Thursday, January 18, 2018

No Place to Hide



Wednesday’s edition (Jan. 17, 2018) of the Courier News featured a guest article on its opinion page on how American civilians should prepare for a potential nuclear strike.

Yikes!  Are you kidding me?

There is no way for civilians to logically prepare for survival following a massive nuclear strike.  Photos depicting the WWII obliteration of Hiroshima and Nagasaki from two atomic bombs should have made that abundantly clear.

Yet Glenn Harlan Reynolds, a University of Tennessee law professor and author proposes exactly that.
 
He quotes a government agency, the Centers for Disease Control and Prevention (CDC) as his authority, While a nuclear detonation is unlikely, it would have devastating results and there would be limited time to take critical protection steps. . ..” and so on, and so on.

I lived through the Cold War between Russia and the U.S., and I vividly recall the concept of deterrent dubbed MAD (Mutually Assured Destruction). 
  
I also remember just as vividly, the Cuban Missile Crisis when President John F. Kennedy stood eye-ball to eye-ball with Russian Premier, Nikita Khrushchev:
  
Loaded with nuclear-tipped warheads, select B-52 bombers of the U.S. Strategic Air Command (SAC) were in the air circling outside of Russian air space.

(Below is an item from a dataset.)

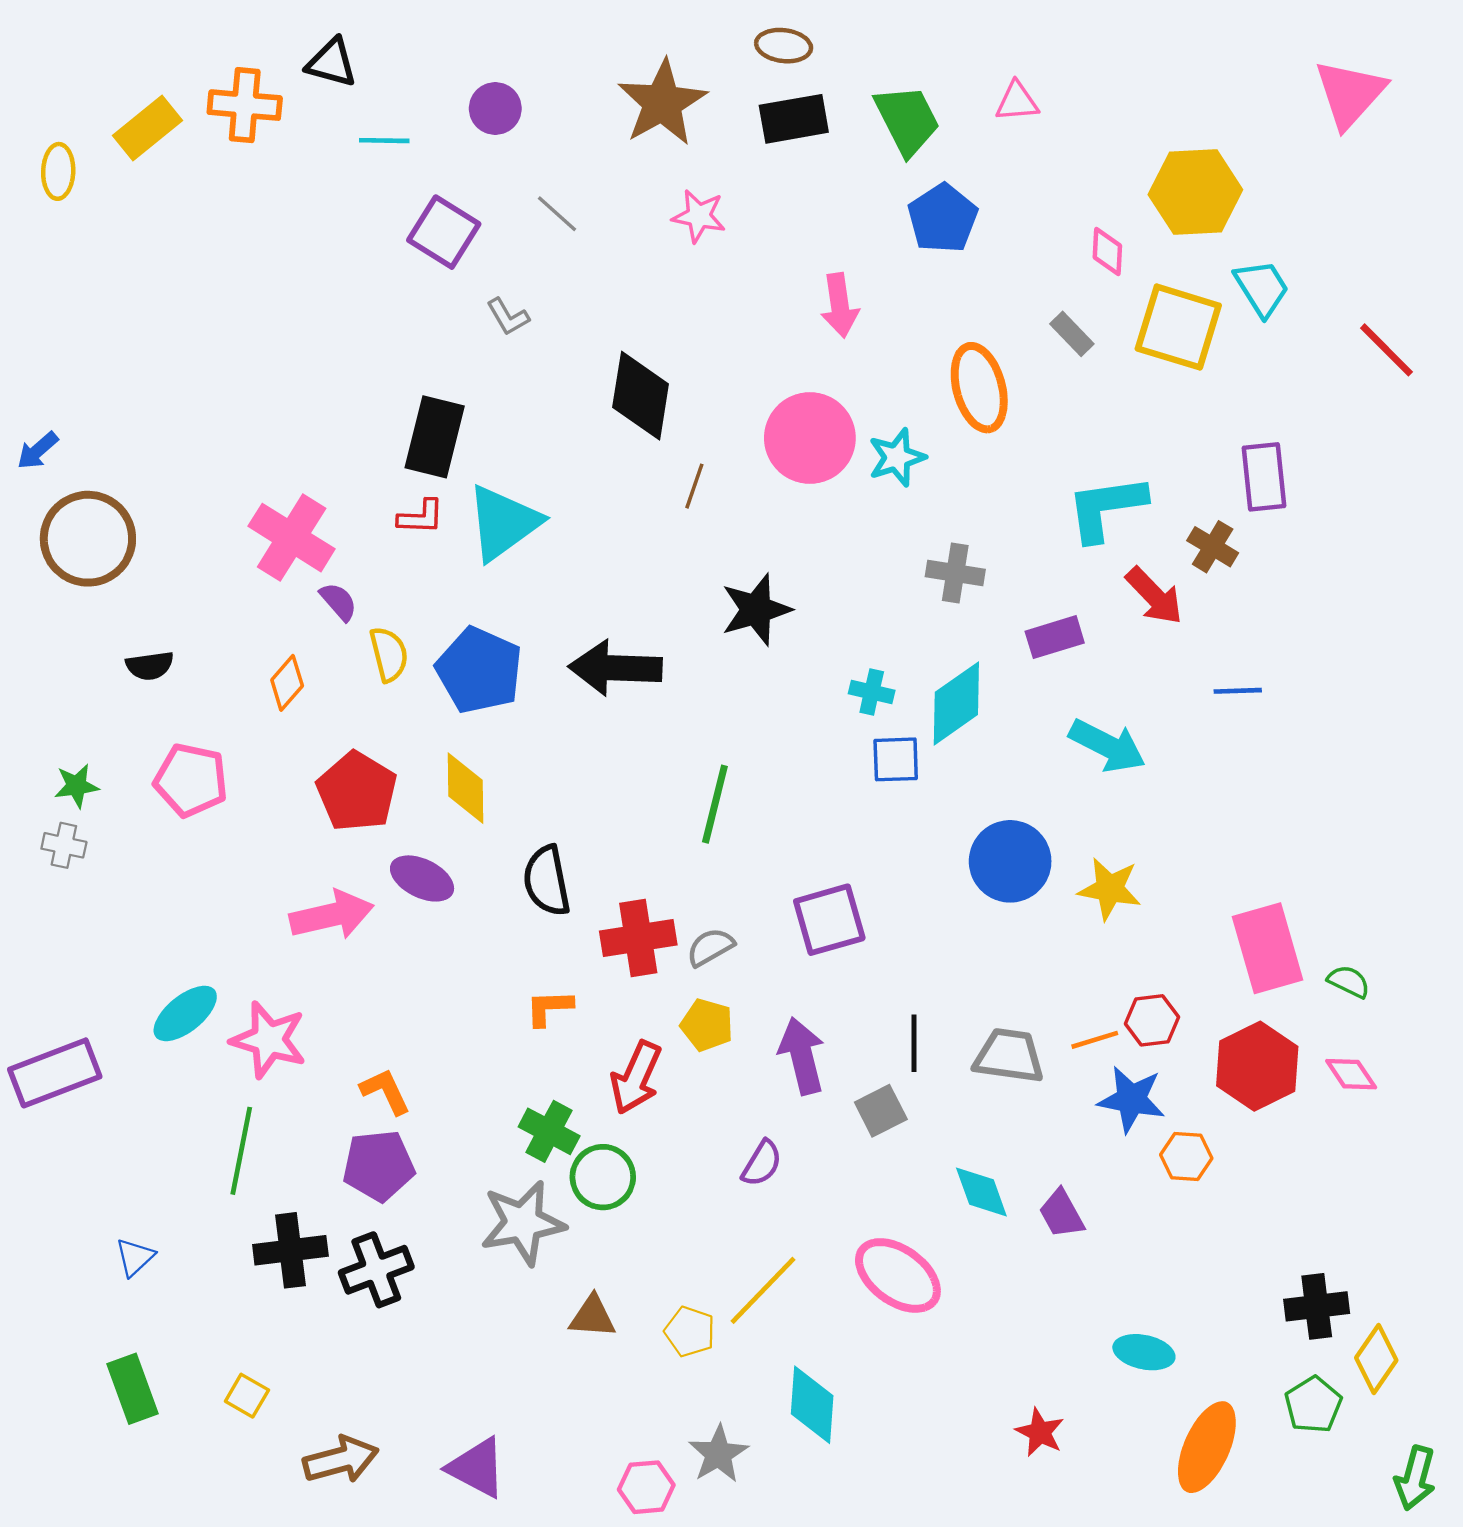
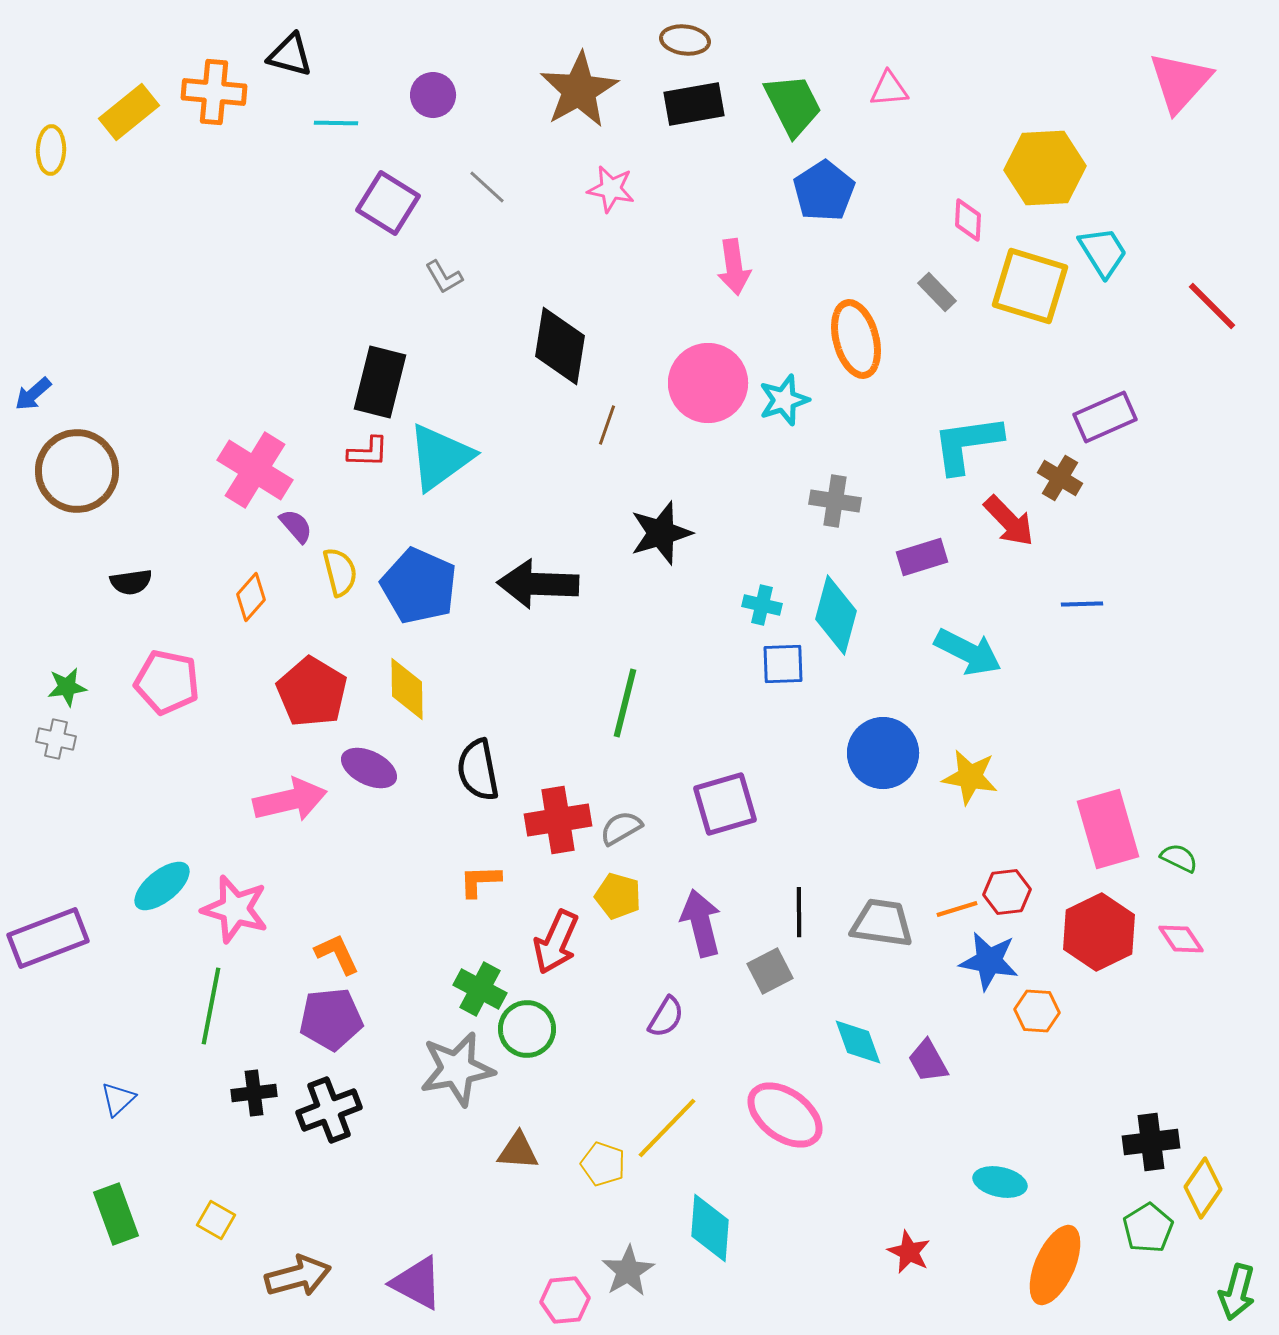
purple rectangle: (1264, 477) -> (1105, 417), turned 72
cyan diamond: (956, 703) -> (836, 615), turned -40
black cross: (290, 1250) -> (254, 1093), size x0.7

The remainder were sitting on tarmacs of air fields everywhere in the nation, flight crews inside, engines warm, planes at the ready for takeoff at a moment’s notice.

Similarly, every U.S. ICBM location in the heartland had its ‘birds’ sitting at their silos, blast doors open, waiting to spread their deadly wings.

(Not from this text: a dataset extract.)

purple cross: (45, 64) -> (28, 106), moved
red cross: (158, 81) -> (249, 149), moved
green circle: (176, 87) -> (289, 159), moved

Simultaneously, under the world’s oceans, each American nuclear-powered submarine was strategically positioned, equipped with its own batch of nuclear poison ready for launch.

Not to be intimidated, the Russian military had its own nuclear arsenal dispersed and on station.  Armageddon was as near as the command,

Go!

During the Cold War, Americans were constantly being reminded to be prepared in the event of a Russian strike.  If you had the dough, you could build yourself a well-stocked underground shelter.  If not?

And don’t forget the kids.  If they find themselves at school, tell them to hide under their desks!

What else could a government say to its populace? – but the advice was unworkable, just as is the CDC’s today:  In an all-out exchange of nuclear warheads between nations, there will be no place to hide. . . .

. . . .  except, that is, for the chosen few of our elected officials in Washington, D.C. – those who will be whisked to their secret, underground modern-day Greenbriers.  But what does one come back to when the underground hatches are opened?

There is only one solution:  For mankind to live in peace.
 
Nonetheless, with all of man’s brilliant technological advances, none has yet found a way to fully implement that solution.

There are more than one Francis on this blue globe, but who is paying attention?